**Records shown:**
________________

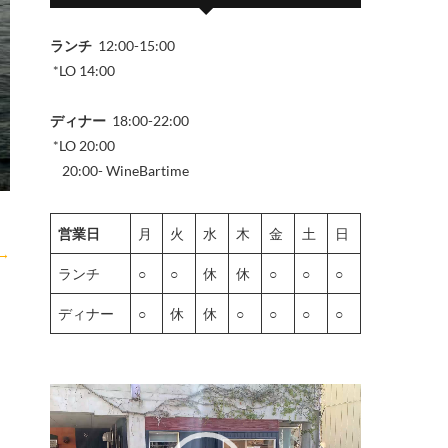
ランチ
12:00-15:00
*LO 14:00
ディナー
18:00-22:00
*LO 20:00
20:00- WineBartime
営業日
月
火
水
木
金
土
日
→
ランチ
○
○
休
休
○
○
○
ディナー
○
休
休
○
○
○
○
動
画
プ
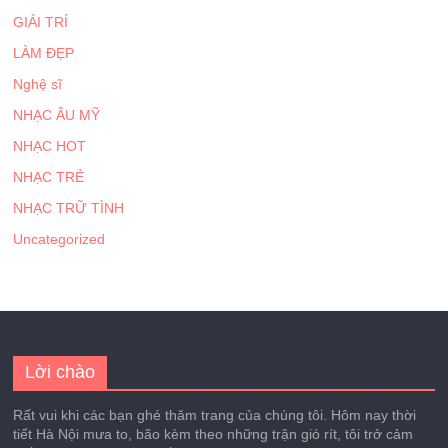
GIẢI TRÍ
LÀM ĐẸP
Nghệ sĩ
NHẠC ÂU MỸ
NHẠC HOT
NHẠC TRẺ
NHẠC TRỮ TÌNH
Uncategorized
Lời chào
Rất vui khi các bạn ghé thăm trang của chúng tôi. Hôm nay thời
tiết Hà Nội mưa to, bão kèm theo những trận gió rít, tôi trở cảm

________________

**What you should do:** How many lines of the entries contain "NHẠC"? Answer with a number alone.

**Response below:** 4